Gaelic course for teachers launched
Gaelic language teaching in Scotland's schools is being boosted by a University of Strathclyde training programme.
The Gaelic Immersion for Teachers (GIfT) course - which launched in September - offers qualified teachers who've learned Gaelic to intermediate level the chance to become fluent speakers of the language and learn the specialist skills needed for working in Gaelic medium classrooms.
Nine teachers are immersing themselves in Gaelic for a year in order to become Gaelic medium teachers. They include five primary and four secondary teachers, working up until now in English-medium classrooms in seven of Scotland's local authorities.

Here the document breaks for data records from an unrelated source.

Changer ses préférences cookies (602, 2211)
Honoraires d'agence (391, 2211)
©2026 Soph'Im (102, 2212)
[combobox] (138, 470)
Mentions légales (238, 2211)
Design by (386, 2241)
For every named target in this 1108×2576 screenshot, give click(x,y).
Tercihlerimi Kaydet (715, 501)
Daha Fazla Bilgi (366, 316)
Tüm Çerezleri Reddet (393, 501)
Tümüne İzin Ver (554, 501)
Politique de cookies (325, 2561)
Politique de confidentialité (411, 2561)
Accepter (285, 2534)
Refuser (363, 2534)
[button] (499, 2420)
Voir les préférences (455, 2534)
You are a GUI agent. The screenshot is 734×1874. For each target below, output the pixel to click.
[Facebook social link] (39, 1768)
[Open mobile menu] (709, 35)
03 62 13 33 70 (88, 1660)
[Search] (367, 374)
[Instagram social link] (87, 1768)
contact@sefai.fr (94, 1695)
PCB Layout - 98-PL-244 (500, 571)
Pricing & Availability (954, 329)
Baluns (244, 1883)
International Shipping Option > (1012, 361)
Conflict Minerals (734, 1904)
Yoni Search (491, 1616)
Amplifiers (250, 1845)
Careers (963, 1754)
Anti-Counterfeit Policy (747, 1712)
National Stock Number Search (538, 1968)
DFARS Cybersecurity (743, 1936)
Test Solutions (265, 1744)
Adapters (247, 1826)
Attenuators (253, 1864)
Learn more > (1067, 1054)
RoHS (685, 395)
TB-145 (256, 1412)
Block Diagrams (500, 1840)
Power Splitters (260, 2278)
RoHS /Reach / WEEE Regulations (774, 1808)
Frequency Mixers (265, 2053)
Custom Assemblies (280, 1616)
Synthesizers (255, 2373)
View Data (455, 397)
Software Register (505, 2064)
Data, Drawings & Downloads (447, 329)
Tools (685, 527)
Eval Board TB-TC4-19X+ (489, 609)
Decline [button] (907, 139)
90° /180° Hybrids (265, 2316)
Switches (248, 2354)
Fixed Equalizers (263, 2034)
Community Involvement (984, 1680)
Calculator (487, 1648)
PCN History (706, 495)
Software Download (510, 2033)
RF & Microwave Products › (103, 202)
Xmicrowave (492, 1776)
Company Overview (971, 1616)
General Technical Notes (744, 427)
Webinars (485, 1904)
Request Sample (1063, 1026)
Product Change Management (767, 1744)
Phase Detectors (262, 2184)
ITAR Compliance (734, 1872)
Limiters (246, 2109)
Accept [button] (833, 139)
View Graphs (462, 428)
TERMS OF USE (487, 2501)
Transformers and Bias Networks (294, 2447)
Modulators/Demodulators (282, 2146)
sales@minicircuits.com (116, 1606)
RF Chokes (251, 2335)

Joanna McPake, course director and a reader in Strathclyde's School of Education, said:
We are thrilled to have such a committed group of teachers starting out on GIfT. It's a very intensive course – seven hours of Gaelic a day, no English allowed. By the end, they have to be able to teach any aspect of the curriculum through Gaelic and they have to be able to support pupils to become fully bilingual in Gaelic and English as they progress through school."
Gaelic speakers on the rise
Jointly designed by staff in Strathclyde's School of Education, and the Department of Celtic and Scottish Studies at the University of Edinburgh, the course aims to increase the numbers of teachers competent and confident to teach through Gaelic.
Doubling the numbers of children entering Gaelic-medium education is one of the targets of the National Gaelic Language Plan 2012-2017, with demand for Gaelic-speaking teachers therefore on the rise.
Bòrd na Gàidhlig, which funded the design of the course, welcomed the development for Gaelic teacher education in Scotland.
Mary MacMillan, the organisation's Head of Education and Learning, said:
This course is a hugely significant step for Gaelic education – meaning that teachers interested in improving their Gaelic language to the level required to teach through the medium of Gaelic are able to be involved in a programme that will fully prepare them for Gaelic medium education."